Drexel, Jeremias
DREXEL, JEREMIAS
Jesuit educator, preacher, and spiritual writer; b. Augsburg, Aug. 15, 1581; d. Munich, April 19, 1638. A Lutheran by birth, he was converted in his youth, educated by the Jesuits, and in 1598 entered the Jesuit novitiate. He completed his philosophical and theological studies at Ingolstadt and became professor of humanities in Munich and Augsburg. He taught the Jesuit seminarians at Dillingen and then for 23 years was preacher at the court of the elector of Bavaria. During this period he accompanied Maximilian on his Bohemian campaign. From 1620 until his death he wrote some 20 works that were avidly read and zealously translated.

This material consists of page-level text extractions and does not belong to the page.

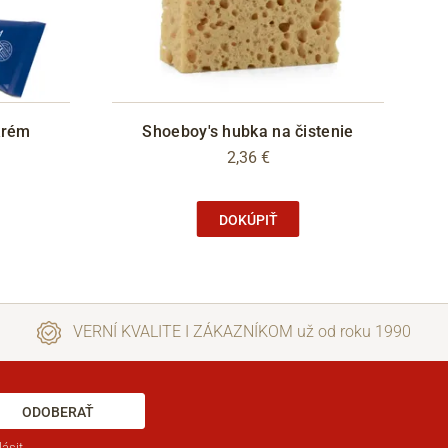
krém
Shoeboy's hubka na čistenie
2,36 €
DOKÚPIŤ
VERNÍ KVALITE I ZÁKAZNÍKOM už od roku 1990
ODOBERAŤ
ásit.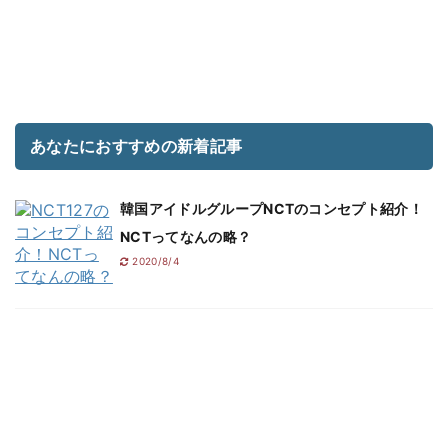
あなたにおすすめの新着記事
韓国アイドルグループNCTのコンセプト紹介！
NCTってなんの略？
2020/8/4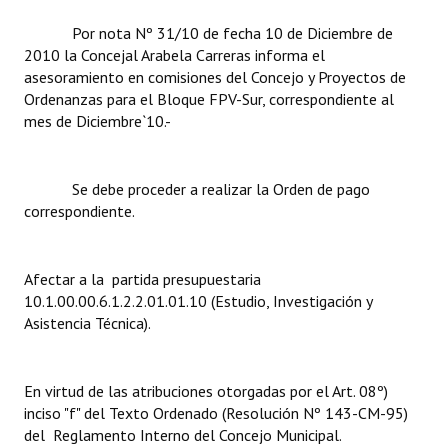
Por nota Nº 31/10 de fecha 10 de Diciembre de
Dictámenes Asesoría Letrada
2010 la Concejal Arabela Carreras informa el
asesoramiento en comisiones del Concejo y Proyectos de
Actas de Sesión
Ordenanzas para el Bloque FPV-Sur, correspondiente al
mes de Diciembre`10.-
Informes de Unidad Coordinadora
Ejecución Presupuestaria
Se debe proceder a realizar la Orden de pago
Actas de Audiencias Públicas
correspondiente.
NORMATIVA
Afectar a la partida presupuestaria
Comunicaciones
10.1.00.00.6.1.2.2.01.01.10 (Estudio, Investigación y
Asistencia Técnica).
Declaraciones
Resoluciones
En virtud de las atribuciones otorgadas por el Art. 08º)
inciso "f" del Texto Ordenado (Resolución Nº 143-CM-95)
Resoluciones de Presidencia
del Reglamento Interno del Concejo Municipal.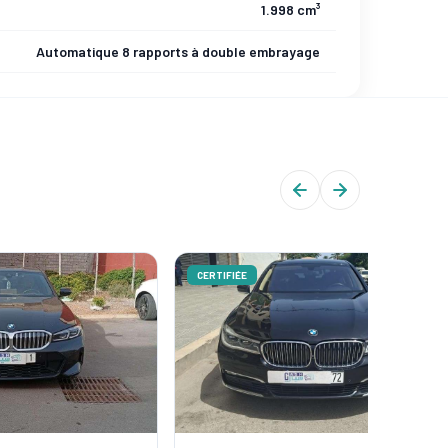
1.998 cm³
Automatique 8 rapports à double embrayage
CERTIFIÉE
CERTIFIÉ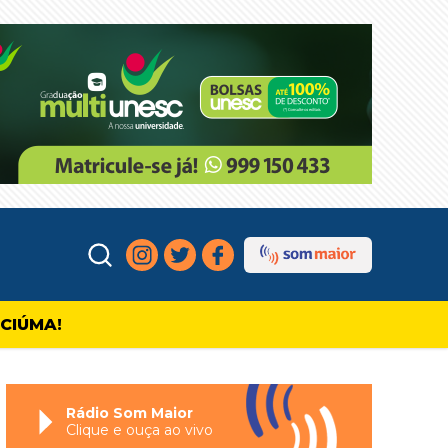
ICIÚMA!
Rádio Som Maior
Clique e ouça ao vivo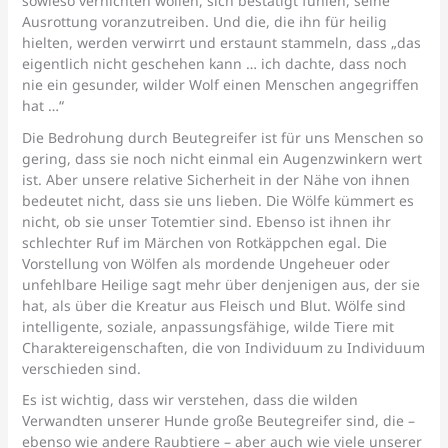
sowieso vernichten wollen, sich bestätigt fühlen, seine
Ausrottung voranzutreiben. Und die, die ihn für heilig
hielten, werden verwirrt und erstaunt stammeln, dass „das
eigentlich nicht geschehen kann … ich dachte, dass noch
nie ein gesunder, wilder Wolf einen Menschen angegriffen
hat …“
Die Bedrohung durch Beutegreifer ist für uns Menschen so
gering, dass sie noch nicht einmal ein Augenzwinkern wert
ist. Aber unsere relative Sicherheit in der Nähe von ihnen
bedeutet nicht, dass sie uns lieben. Die Wölfe kümmert es
nicht, ob sie unser Totemtier sind. Ebenso ist ihnen ihr
schlechter Ruf im Märchen von Rotkäppchen egal. Die
Vorstellung von Wölfen als mordende Ungeheuer oder
unfehlbare Heilige sagt mehr über denjenigen aus, der sie
hat, als über die Kreatur aus Fleisch und Blut. Wölfe sind
intelligente, soziale, anpassungsfähige, wilde Tiere mit
Charaktereigenschaften, die von Individuum zu Individuum
verschieden sind.
Es ist wichtig, dass wir verstehen, dass die wilden
Verwandten unserer Hunde große Beutegreifer sind, die –
ebenso wie andere Raubtiere – aber auch wie viele unserer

His first work, De aeternitate considerationes, underwent four distinct English translations before 1710. Among the considerations, Drexel noted various representations of eternity—the natural, the Roman, and the Scriptural. Another of his works, Heliotropium (1627), translated into English in 1862, discussed man's recognition of the divine will and conformity to it.
Bibliography: p. bailly, Dictionnaire de spiritualité ascétique et mystique. Doctrine et histoire, ed. m. viller et al. (Paris 1932–) 3:1714–17. c. sommervogel et al., Bibliothèque de la Compagnie de Jésus, 11 v. (Brussels-Paris 1890–1932) 3:181–205. b. duhr, Geschichte der Jesuiten in den Ländern deutscher Zunge, 4 v. in 5 (St. Louis 1907–28) 2.2:444–449.